Genetic variability of L. (V.) braziliensis, demonstrated here by polymorphisms of kDNA signatures, was identified among the patients and among different lesions of the same patient. Phenetic analysis was adopted to evaluate the degree of heterogeneity of the kDNA minicircles and group them into genetic profiles of different levels of differentiation, from more similar to more divergent. Although this study did not uncover a relationship between parasite genotype and clinical manifestations of ATL, considerably divergent genetic profiles have been detected in nasal mucosal lesions of patients with ML. Schriefer et al.  noted that a higher frequency of a determined genotype of L. (V.) braziliensis in certain isolates of ML originated from the same endemic area in the state of Bahia.
This idea of multiple independent infections may be an explanation corroborated by data from patient 34, with DL, whose results display significant genetic diversity in the minicircles from distinct cutaneous and mucosal lesions collected both at the same time and also at different moments over a short period of time.

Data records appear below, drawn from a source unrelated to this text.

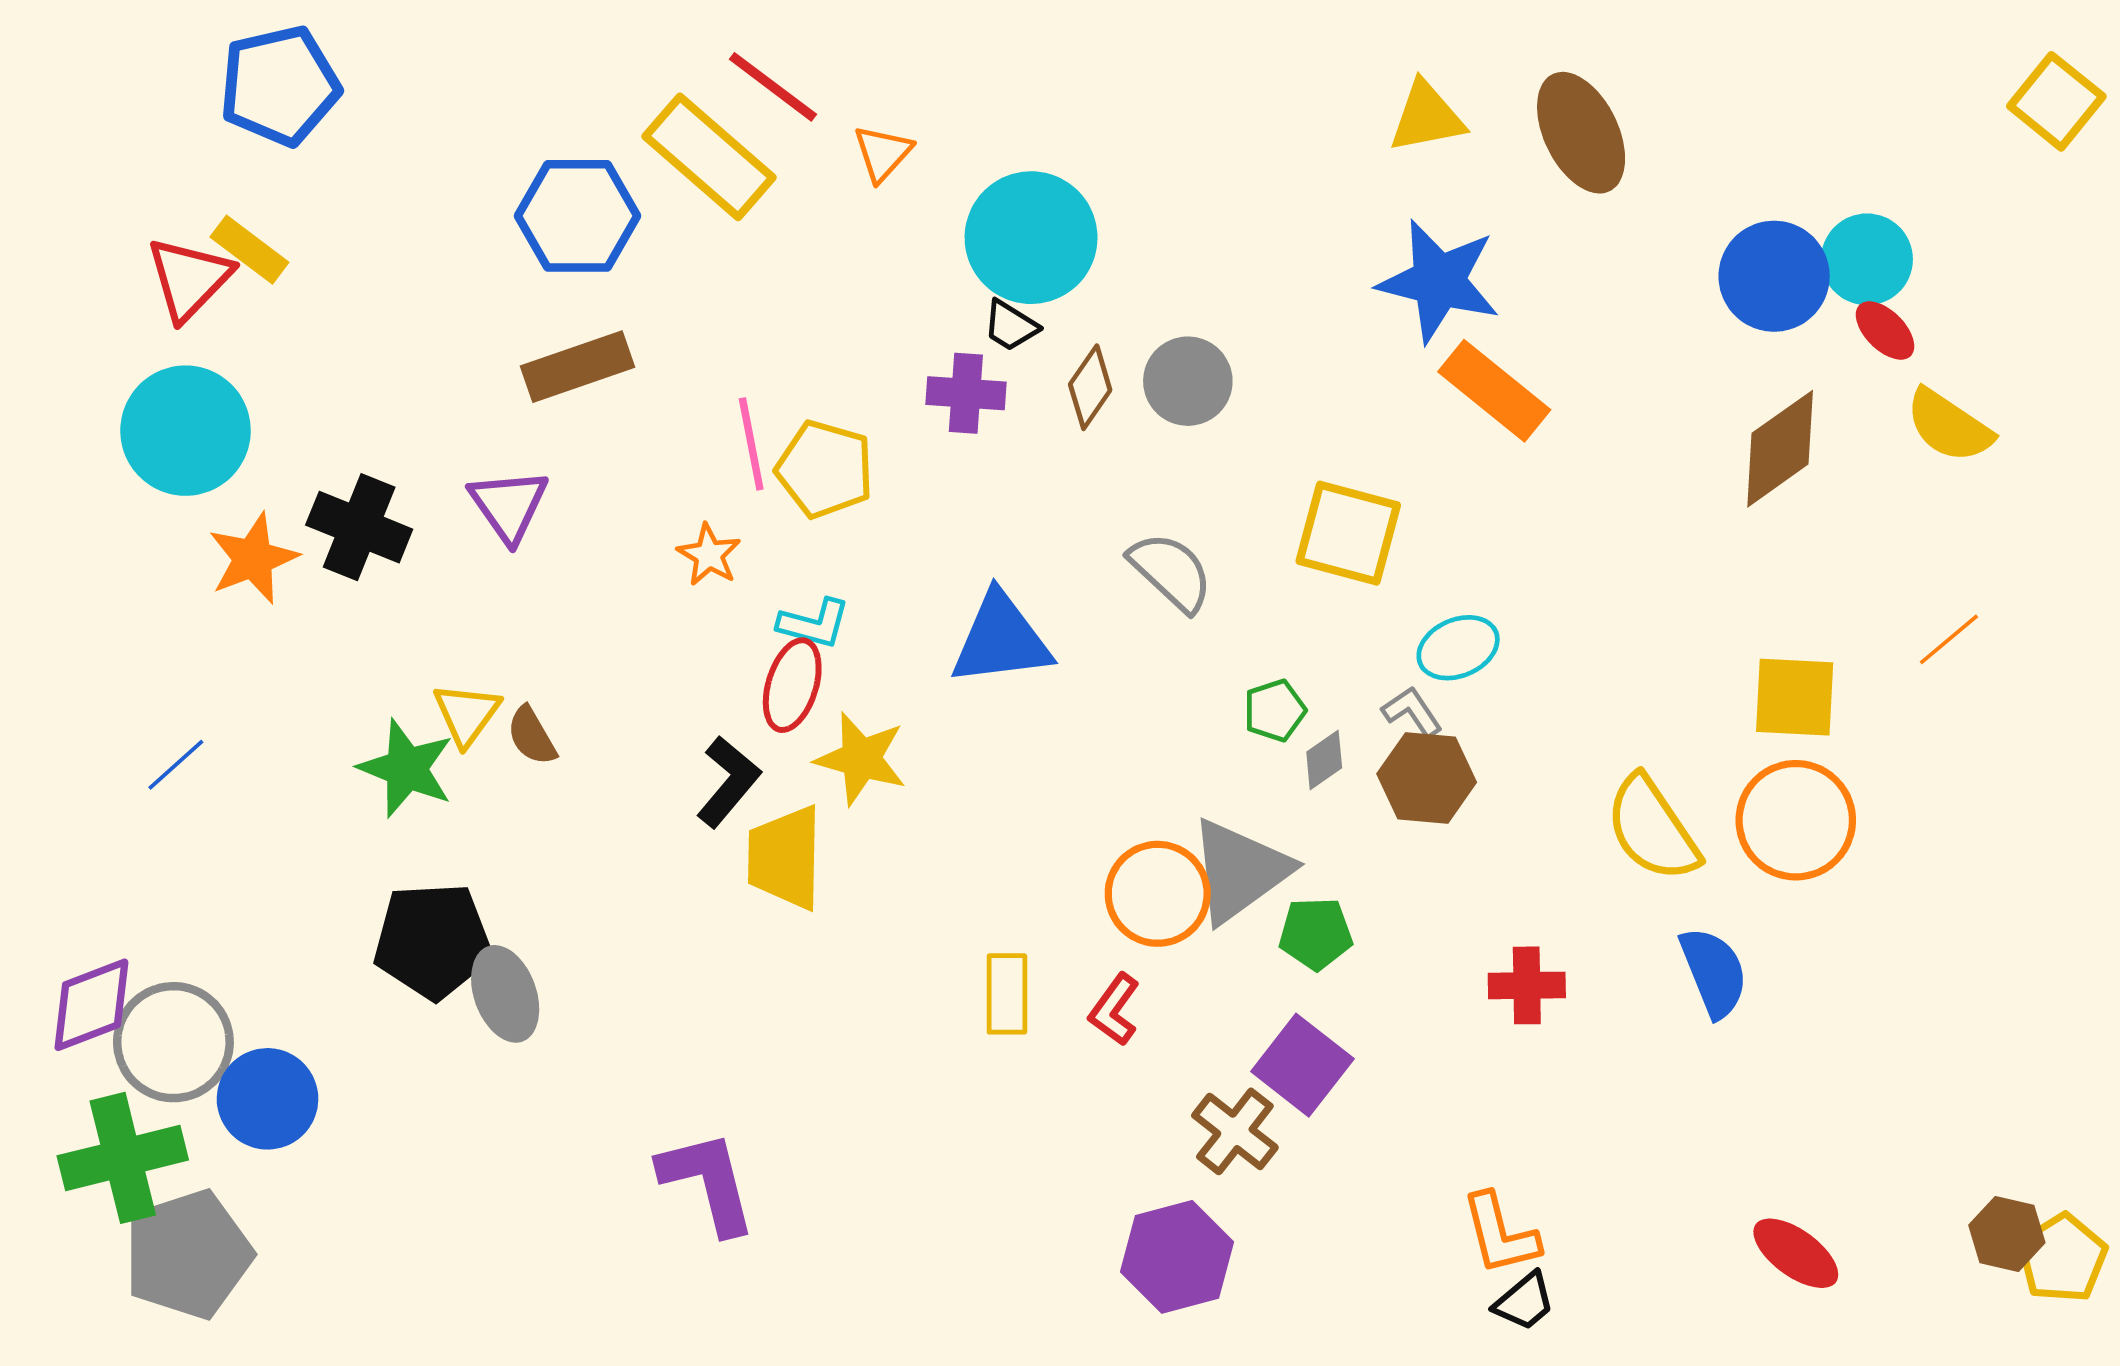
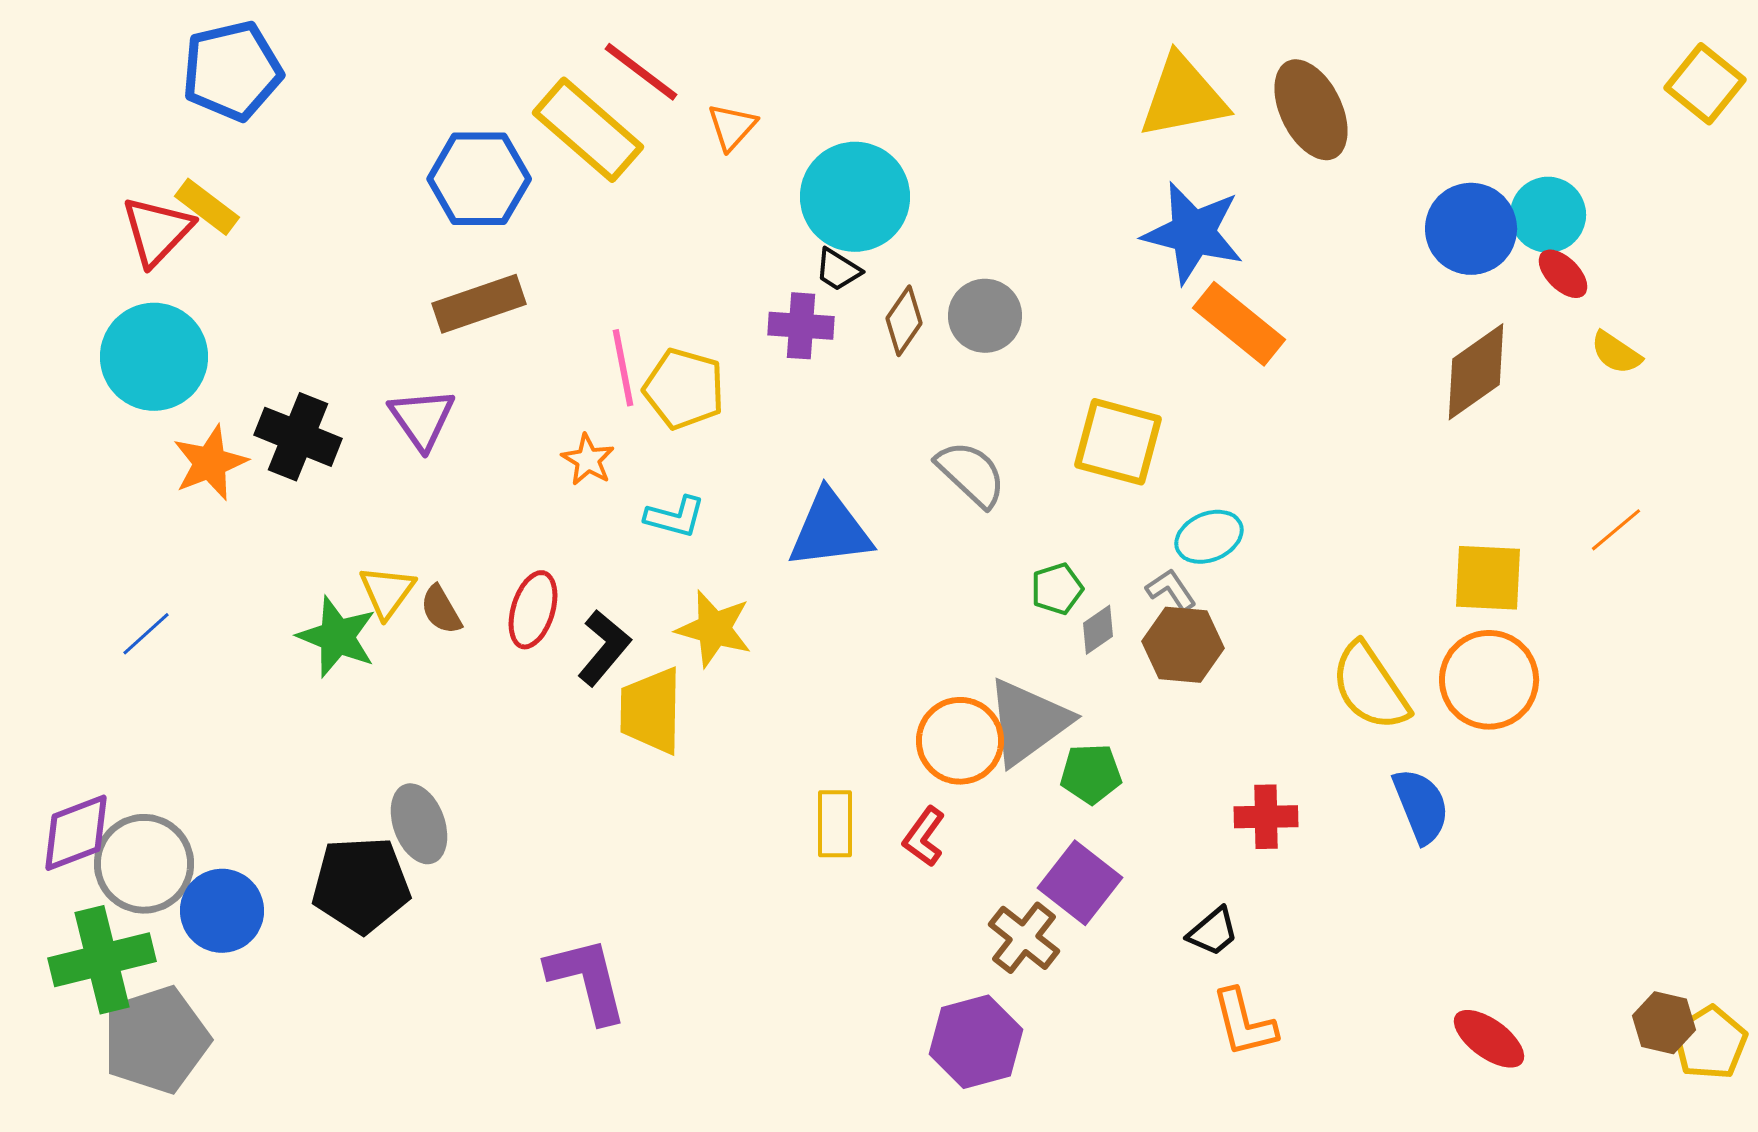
yellow triangle: (1427, 117) -> (1183, 97), size x1.4
yellow semicircle: (1949, 426) -> (1616, 353), size x0.7
red ellipse: (792, 685) -> (533, 610), moved
black pentagon: (433, 941) -> (361, 885), moved
black trapezoid: (1524, 1301) -> (1213, 932), moved

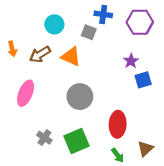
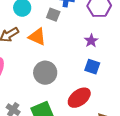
blue square: (143, 80) -> (92, 67), moved, turned 35
red ellipse: (118, 124) -> (79, 98), turned 50

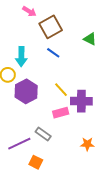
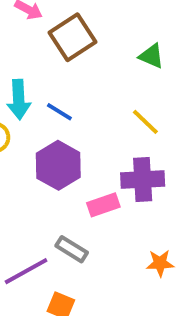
blue line: (53, 53) -> (59, 112), moved
yellow line: (61, 90) -> (145, 122), moved
purple hexagon: (26, 91) -> (58, 165), moved

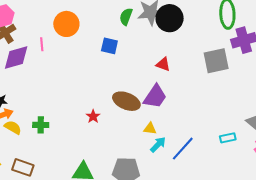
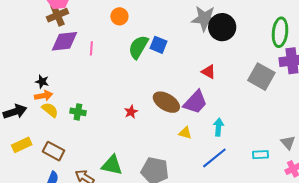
green semicircle: (126, 17) -> (138, 47), moved, size x1.4
orange circle: (66, 24) -> (119, 16), size x0.7
pink line: (42, 44) -> (91, 48), moved
gray square: (216, 61) -> (261, 77), turned 32
cyan arrow: (158, 145) -> (218, 127), moved, turned -48

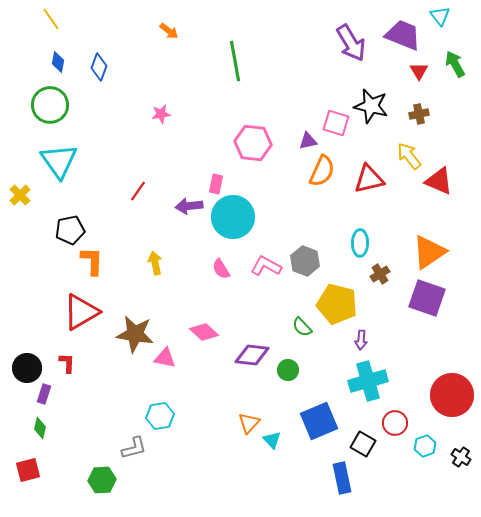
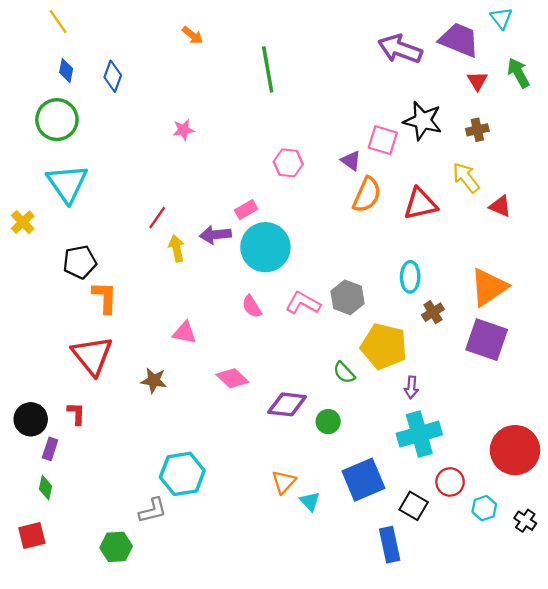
purple arrow: (351, 43) -> (400, 49), turned 141
purple triangle: (308, 141) -> (351, 161), turned 48
pink hexagon: (253, 143) -> (288, 163), size x0.7
red triangle: (439, 181) -> (500, 206), size x0.7
pink rectangle: (216, 184) -> (246, 210), turned 48
yellow arrow: (155, 263) -> (177, 248), moved
red triangle: (81, 312) -> (92, 355), turned -39
brown star: (135, 334) -> (154, 381), size x0.6
pink triangle: (165, 358) -> (185, 333), moved
cyan hexagon: (160, 416) -> (182, 474), size x1.4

Despite the existence of heterogeneity, genotypic similarities between the samples from cutaneous and mucosal lesions were evident on the intrapatient level. The average of the coefficients of similarities (0.80) was also of major significance, indicating that the samples are genetically related. Therefore, the intrapatient genetic variability, less than that between different patients (77%), must be a result that is also in accordance with the percentage of shared intrapatient characters (89%).
Elegant studies have demonstrated that the host immune system plays an important role in the selection of parasite populations [26–28]. Considering this, it is possible that man may act as a biological filter towards the selection of parasite subpopulations most adapted to develop in the host organism, and in this case, subpopulations can be responsible for either cutaneous or mucosal pathologies as mentioned in our conceptual model.
From the epidemiological point of view, the complex cycle of transmissions in which the individuals are exposed is a very important factor for the possibility of reinfections through the accumulation of multiple independent infections in patients residing in endemic areas [8, 29]. The complexity of transmission cycles, involving sylvatic and domestic mammals together with the phlebotamine vectors surely contributes to the large diversity of the natural population of L. (V.) braziliensis[30, 31]. An understanding of the genetic diversity of circulating parasite populations in a specific endemic area, as well as an investigation of the clonality of the initial lesions, is fundamentally important and assists us in interpreting the inter and intrapatient variability.